Nel corso dell’ultimo secolo, lo sport ha assunto il ruolo di palcoscenico per quanto riguarda questioni diplomatiche tra due Paesi e rivendicazioni di carattere politico. Al fine di dimostrare la centralità dello sport in questo ambito si è sviluppato un filone di studi, soprattutto in ambito anglosassone, focalizzato sul fenomeno di sport politics. Il concetto riguarda due aspetti della dicotomia tra sport e politica: da un lato la politica nello sport, che riguarda tutte le scelte politiche in senso stretto che si applicano o producono conseguenze nella sfera sportiva; dall’altro la politica dello sport, ovvero l’utilizzo di elementi o eventi sportivi finalizzato all’affermazione di una specifica linea politica da parte di uno Stato o di un elemento nella politica di esso, come un partito o un leader.

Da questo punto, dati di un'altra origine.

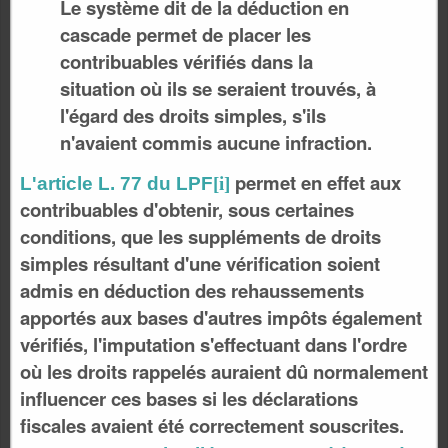
Le système dit de la déduction en
cascade permet de placer les
contribuables vérifiés dans la
situation où ils se seraient trouvés, à
l'égard des droits simples, s'ils
n'avaient commis aucune infraction.
permet en effet aux
L'article L. 77 du LPF
[i]
contribuables d'obtenir, sous certaines
conditions, que les suppléments de droits
simples résultant d'une vérification soient
admis en déduction des rehaussements
apportés aux bases d'autres impôts également
vérifiés, l'imputation s'effectuant dans l'ordre
où les droits rappelés auraient dû normalement
influencer ces bases si les déclarations
fiscales avaient été correctement souscrites.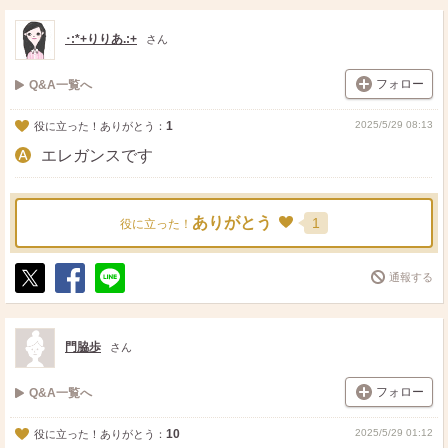
ス
ェ
る
ト
ア
･:*+りりあ.:+
さん
フォロー
Q&A一覧へ
1
2025/5/29 08:13
役に立った！ありがとう：
エレガンスです
ありがとう
1
役に立った！
通報する
ポ
シ
送
ス
ェ
る
ト
ア
門脇歩
さん
フォロー
Q&A一覧へ
10
2025/5/29 01:12
役に立った！ありがとう：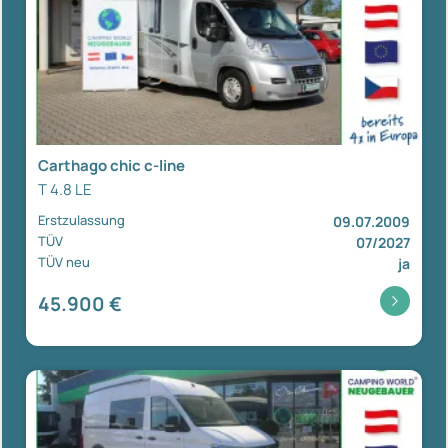
Carthago chic c-line
T 4.8 LE
Erstzulassung
09.07.2009
TÜV
07/2027
TÜV neu
ja
45.900 €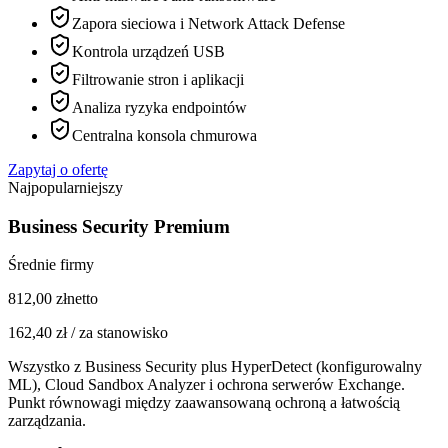
Zapora sieciowa i Network Attack Defense
Kontrola urządzeń USB
Filtrowanie stron i aplikacji
Analiza ryzyka endpointów
Centralna konsola chmurowa
Zapytaj o ofertę
Najpopularniejszy
Business Security Premium
Średnie firmy
812,00
zł
netto
162,40
zł /
za stanowisko
Wszystko z Business Security plus HyperDetect (konfigurowalny
ML), Cloud Sandbox Analyzer i ochrona serwerów Exchange.
Punkt równowagi między zaawansowaną ochroną a łatwością
zarządzania.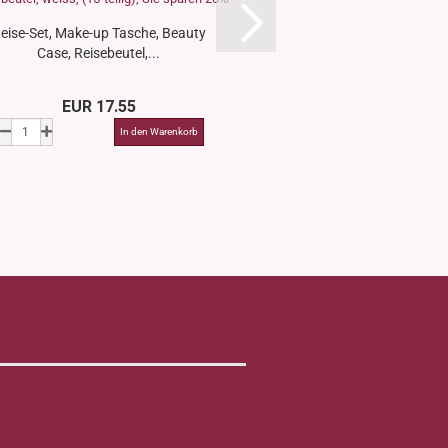
eise-Set, Make-up Tasche, Beauty
Make-up Tasche, B
Case, Reisebeutel,...
Reisebeutel,
EUR 17.55
EUR 5.2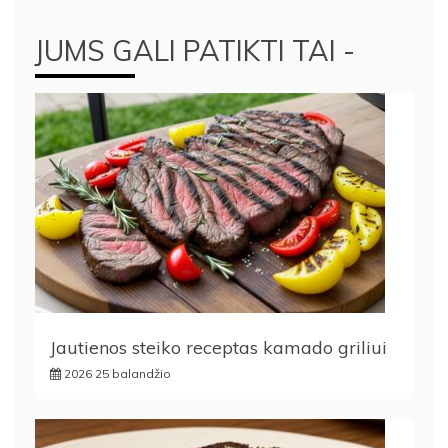
JUMS GALI PATIKTI TAI -
Jautienos steiko receptas kamado griliui
2026 25 balandžio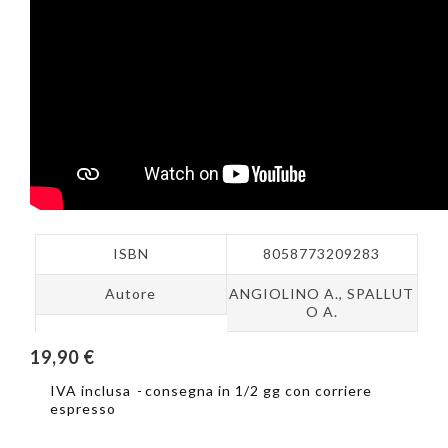
ISBN
8058773209283
Autore
ANGIOLINO A., SPALLUT
O A.
19,90 €
IVA inclusa
consegna in 1/2 gg con corriere
espresso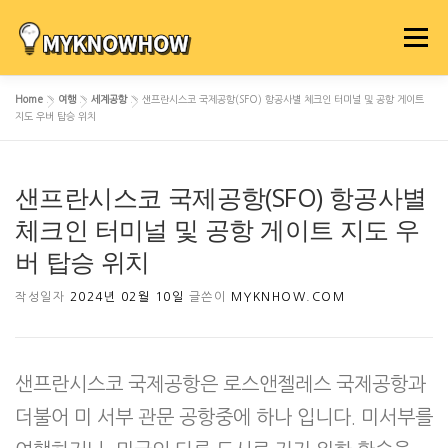
내
용
메뉴
으
로
Home
»
여행
»
세계공항
»
샌프란시스코 국제공항(SFO) 항공사별 체크인 터미널 및 공항 게이트
바
지도 우버 탑승 위치
로
가
기
샌프란시스코 국제공항(SFO) 항공사별
체크인 터미널 및 공항 게이트 지도 우
버 탑승 위치
작성일자
2024년 02월 10일
글쓴이
MYKNHOW.COM
샌프란시스코 국제공항은 로스앤젤레스 국제공항과
더불어 미 서부 관문 공항중에 하나 입니다. 미서부를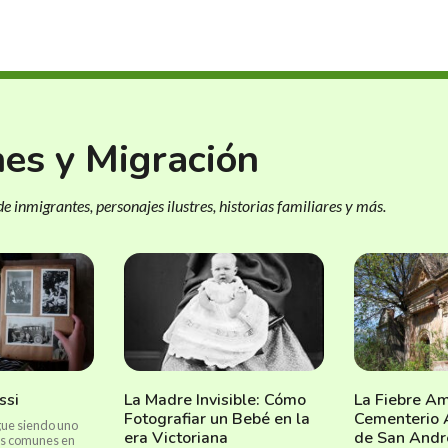
nes y Migración
e inmigrantes, personajes ilustres, historias familiares y más.
ssi
La Madre Invisible: Cómo
La Fiebre Ama
Fotografiar un Bebé en la
Cementerio
igue siendo uno
era Victoriana
de San Andr
ás comunes en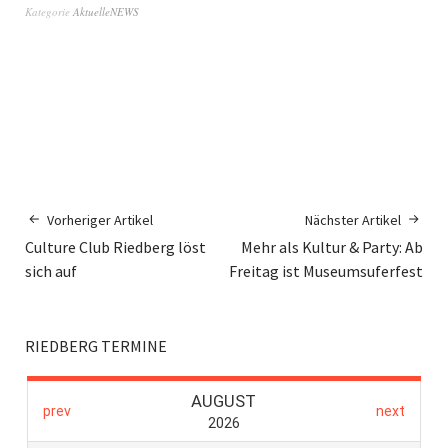
Kategorie
AktuelleNEWS
Vorheriger Artikel
Nächster Artikel
Culture Club Riedberg löst
Mehr als Kultur & Party: Ab
sich auf
Freitag ist Museumsuferfest
RIEDBERG TERMINE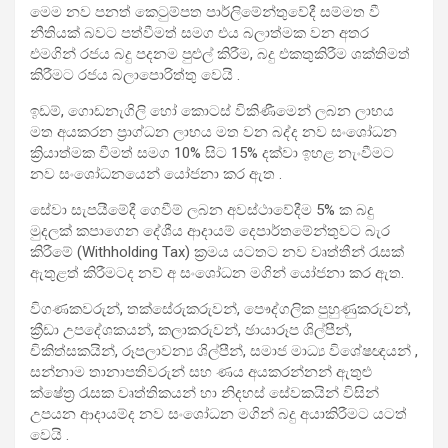
මෙම නව පනත් කෙටුම්පත පාර්ලිමේන්තුවේදී සම්මත වී
නීතියක් බවට පත්වීමත් සමග එය බලාත්මක වන අතර
එමගින් රජය බදු පදනම පුළුල් කිරීම, බදු එකතුකිරීම ශක්තිමත්
කිරීමට රජය බලාපොරිත්තු වෙයි .
ඉඩම්, ගොඩනැගිලි හෝ කොටස් විකිණීමෙන් ලබන ලාභය
මත අයකරන ප්‍රාග්ධන ලාභය මත වන බද්ද නව සංශෝධන
ක්‍රියාත්මක වීමත් සමග 10% සිට 15% දක්වා ඉහළ නැංවීමට
නව සංශෝධනයෙන් යෝජනා කර ඇත .
සේවා සැපයීමේදී ගෙවීම් ලබන අවස්ථාවේදීම 5% ක බදු
මුදලක් කපාගෙන දේශීය ආදායම් දෙපාර්තමේන්තුවට බැර
කිරීමේ (Withholding Tax) ක්‍රමය යටතට නව වෘත්තීන් රැසක්
ඇතුළත් කිරීමටද නව් අ සංශෝධන මගින් යෝජනා කර ඇත.
විගණකවරුන්, තක්සේරුකරුවන්, පෞද්ගලික පුහුණුකරුවන්,
ක්‍රීඩා උපදේශකයන්, කලාකරුවන්, ඡායාරූප ශිල්පීන්,
චිකිත්සකයින්, රූපලාවන්‍ය ශිල්පීන්, සමාජ මාධ්‍ය විශේෂඥයන් ,
සන්නාම තානාපතිවරුන් සහ ණය අයකරන්නන් ඇතුළු
ක්ෂේත්‍ර රැසක වෘත්තිකයන් හා නිදහස් සේවකයින් විසින්
උපයන ආදායම්ද නව සංශෝධන මගින් බදු අයාකිරීමට යටත්
වෙයි .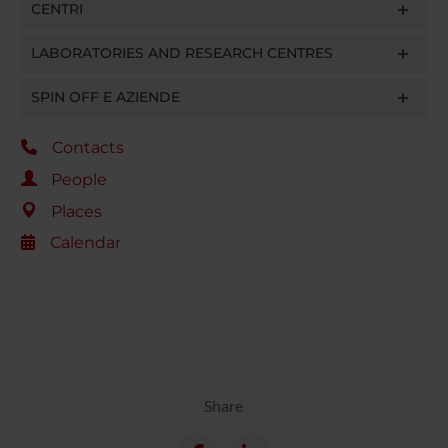
CENTRI
LABORATORIES AND RESEARCH CENTRES
SPIN OFF E AZIENDE
Contacts
People
Places
Calendar
Share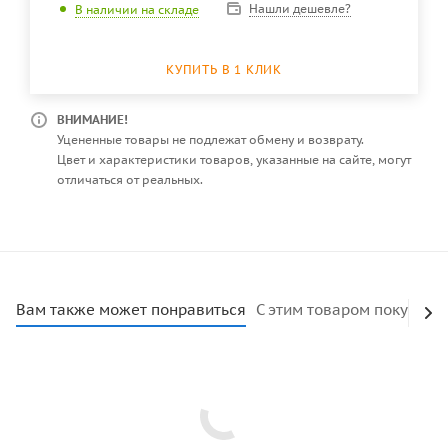
Нашли дешевле?
В наличии на складе
КУПИТЬ В 1 КЛИК
ВНИМАНИЕ!
Уцененные товары не подлежат обмену и возврату.
Цвет и характеристики товаров, указанные на сайте, могут
отличаться от реальных.
Вам также может понравиться
С этим товаром покупают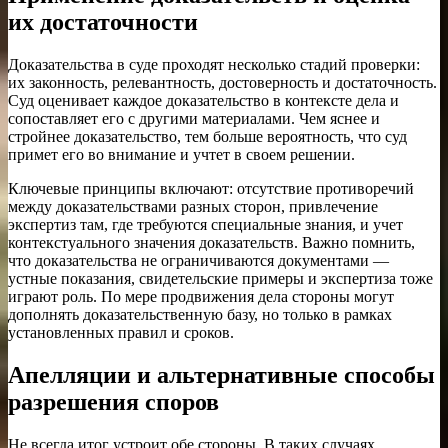
их достаточности
Доказательства в суде проходят несколько стадий проверки:
их законность, релевантность, достоверность и достаточность.
Суд оценивает каждое доказательство в контексте дела и
сопоставляет его с другими материалами. Чем яснее и
стройнее доказательство, тем больше вероятность, что суд
примет его во внимание и учтет в своем решении.
Ключевые принципы включают: отсутствие противоречий
между доказательствами разных сторон, привлечение
экспертиз там, где требуются специальные знания, и учет
контекстуального значения доказательств. Важно помнить,
что доказательства не ограничиваются документами —
устные показания, свидетельские примеры и экспертиза тоже
играют роль. По мере продвижения дела стороны могут
дополнять доказательственную базу, но только в рамках
установленных правил и сроков.
Апелляции и альтернативные способы
разрешения споров
Не всегда итог устроит обе стороны. В таких случаях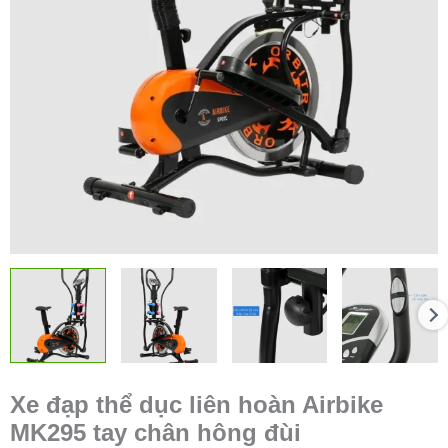
Xe đạp thể dục liên hoàn Airbike
MK295 tay chân hông đùi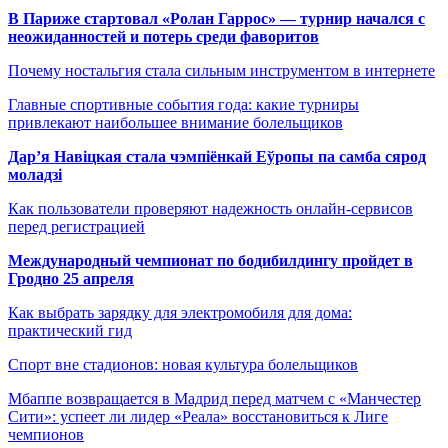
В Париже стартовал «Ролан Гаррос» — турнир начался с
неожиданностей и потерь среди фаворитов
Почему ностальгия стала сильным инструментом в интернете
Главные спортивные события года: какие турниры
привлекают наибольшее внимание болельщиков
Дар’я Навіцкая стала чэмпіёнкай Еўропы па самба сярод
моладзі
Как пользователи проверяют надежность онлайн-сервисов
перед регистрацией
Международный чемпионат по бодибилдингу пройдет в
Гродно 25 апреля
Как выбрать зарядку для электромобиля для дома:
практический гид
Спорт вне стадионов: новая культура болельщиков
Мбаппе возвращается в Мадрид перед матчем с «Манчестер
Сити»: успеет ли лидер «Реала» восстановиться к Лиге
чемпионов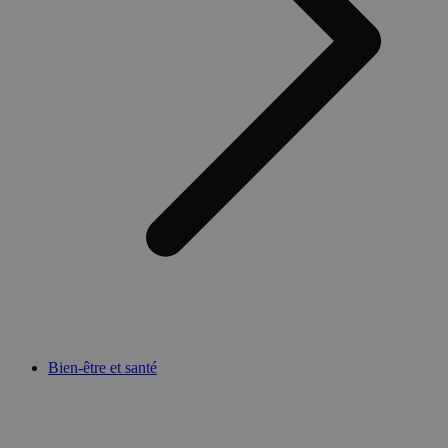
Bien-être et santé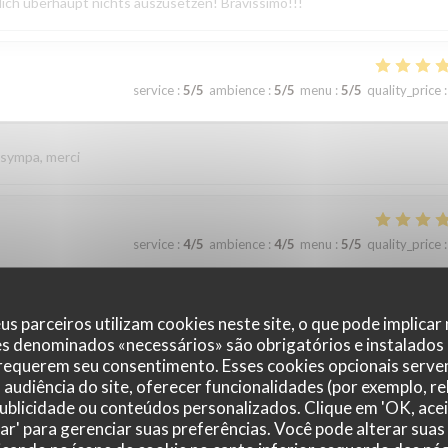
lich überhaupt nichts auszusetzen! Bravissimo!!!
service
:
5
/5
ambience
:
5
/5
menu
:
5
/5
quality_price
:
 sympa, merci
service
:
4
/5
ambience
:
4
/5
menu
:
5
/5
quality_price
:
 aiment la viande !
us parceiros utilizam cookies neste site, o que pode implicar
es denominados «necessários» são obrigatórios e instalados
 requerem seu consentimento. Esses cookies opcionais servem
audiência do site, oferecer funcionalidades (por exemplo, r
service
:
5
/5
ambience
:
4
/5
menu
:
5
/5
quality_price
:
 publicidade ou conteúdos personalizados. Clique em 'OK, acei
zar' para gerenciar suas preferências. Você pode alterar suas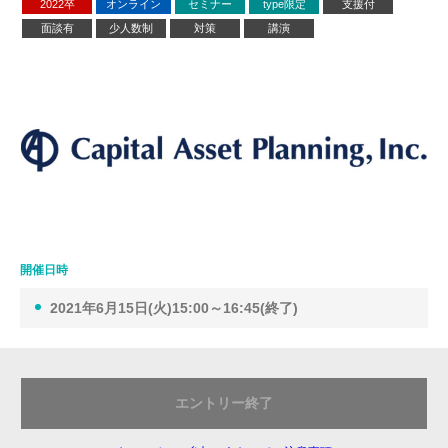
2022卒
オンライン
セミナー
type限定
支援付
面談有
少人数制
対策
講演
開催日時
2021年6月15日(火)15:00～16:45(終了)
エントリー終了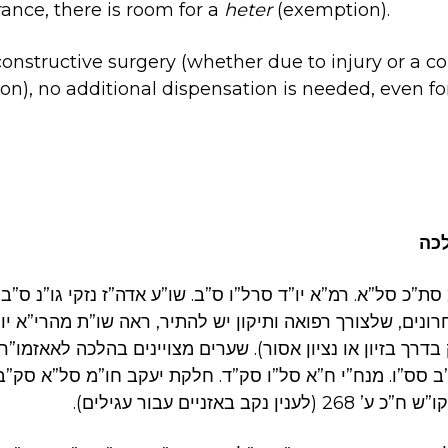
ance, there is room for a
heter
(exemption).
econstructive surgery (whether due to injury or a c
ion), no additional dispensation is needed, even fo
לכה
סת”כ סל”א. רמ”א יו”ד סרל”ו ס”ב. שו”ע אדה”ז נזקי גו”נ ס”ב.
ונים, שלצורך רפואה ותיקון יש להתיר, ראה שו”ת מהרי”א יו
בדרך בזיון או נציון אסור). שערים מצויינים בהלכה לאאזמו”
ב סס”ו. מנח”י ח”א סל”ו סק”ד. חלקת יעקב חו”מ סל”א סק”ב,
ן נקב באזניים עבור עגילים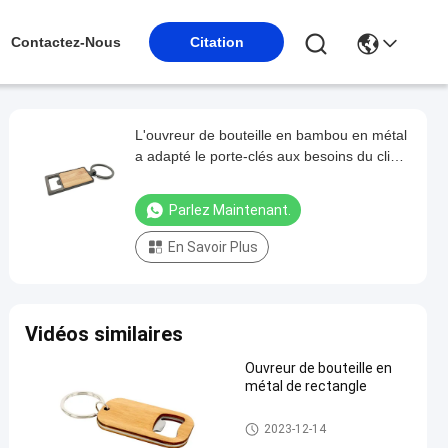
Contactez-Nous
Citation
L'ouvreur de bouteille en bambou en métal
a adapté le porte-clés aux besoins du client
de couleur de noir d'arme à feu de chaîne
principale de laser
Parlez Maintenant.
En Savoir Plus
Vidéos similaires
Ouvreur de bouteille en
métal de rectangle
Ouvreur de bouteille en métal
2023-12-14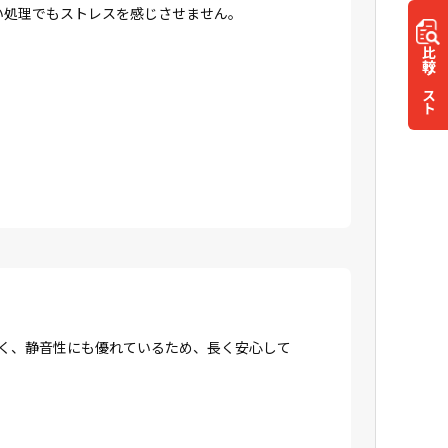
高い処理でもストレスを感じさせません。
比較
リスト
強く、静音性にも優れているため、長く安心して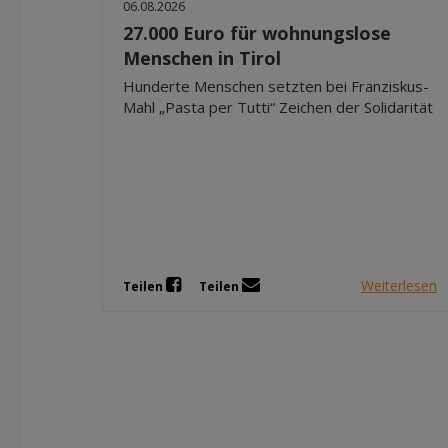
06.08.2026
27.000 Euro für wohnungslose
Menschen in Tirol
Hunderte Menschen setzten bei Franziskus-
Mahl „Pasta per Tutti“ Zeichen der Solidarität
Weiterlesen
Teilen
Teilen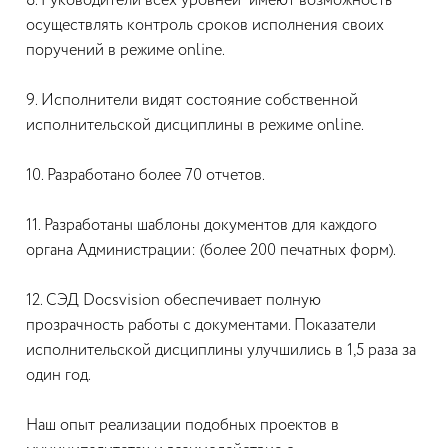
8. Руководители всех уровней имеют возможность
осуществлять контроль сроков исполнения своих
поручений в режиме online.
9. Исполнители видят состояние собственной
исполнительской дисциплины в режиме online.
10. Разработано более 70 отчетов.
11. Разработаны шаблоны документов для каждого
органа Администрации: (более 200 печатных форм).
12. СЭД Docsvision обеспечивает полную
прозрачность работы с документами. Показатели
исполнительской дисциплины улучшились в 1,5 раза за
один год.
Наш опыт реализации подобных проектов в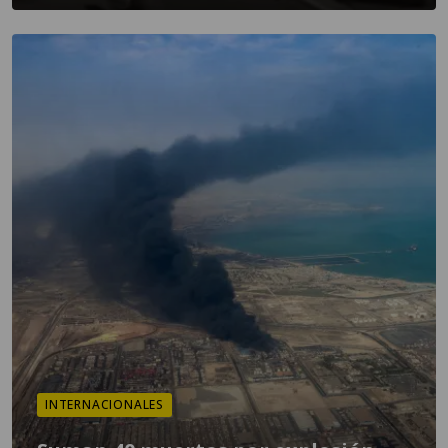
INTERNACIONALES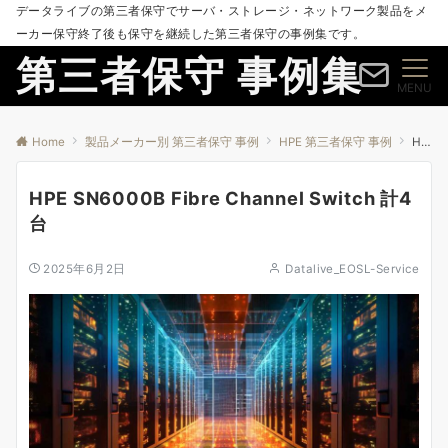
データライブの第三者保守でサーバ・ストレージ・ネットワーク製品をメ
ーカー保守終了後も保守を継続した第三者保守の事例集です。
第三者保守 事例集
MENU
Home
製品メーカー別 第三者保守 事例
HPE 第三者保守 事例
HPE SN6000B Fibre Channel Switch 計4台
HPE SN6000B Fibre Channel Switch 計4
台
2025年6月2日
Datalive_EOSL-Service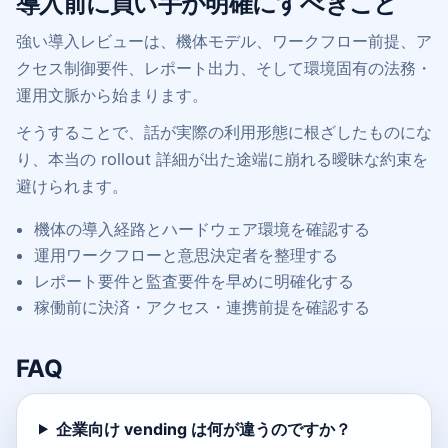
導入前に買い手が明確にすべきこと
強い導入レビューは、機体モデル、ワークフロー前提、ア
クセス制御要件、レポート出力、そして環境固有の法務・
運用文脈から始まります。
そうすることで、話が実際の利用形態に根ざしたものにな
り、本当の rollout 詳細が出た途端に崩れる曖昧な約束を
避けられます。
機体の導入経路とハードウェア環境を確認する
運用ワークフローと意思決定者を整理する
レポート要件と監査要件を早めに明確化する
稼働前に決済・アクセス・連携前提を確認する
FAQ
企業向け vending は何が違うのですか？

Lo spazio giornalistico apparentemente lontano dalla politica è stato largamente concesso a Vladimir Putin. Già a partire dal 1999, anno in cui si insediò come Primo Ministro, l’immagine di Putin venne associata allo sport sia per le politiche sportive sia per la sua veste da tifoso e da sostenitore, nonché per le sue stesse capacità sportive. Questo risulta essere subito il primo distacco dall’esempio di Berlusconi, che raramente viene considerato praticante dello sport, ma soltanto un grande appassionato. Putin viene presentato come «un atleta la cui passione per lo sport non sembra conoscere soluzione di continuità nel passaggio da disciplina a disciplina». La sua storia personale racconta un uomo dedito allo sport, soprattutto al judo, e alle politiche sportive, adottate strategicamente anche per ciò che riguarda il calcio. L’ingerenza di Vladimir Putin nel mondo del calcio risulta più evidente nel corso del primo decennio del secolo. L’arrivo di oligarchi russi a capo di alcune società calcistiche europee, come quello di Roman Abramovich nel Chelsea o l’ascesa in campo nazionale e internazionale dello Zenit di San Pietroburgo, acquisita dalla Gazprom, ne sono chiari esempi.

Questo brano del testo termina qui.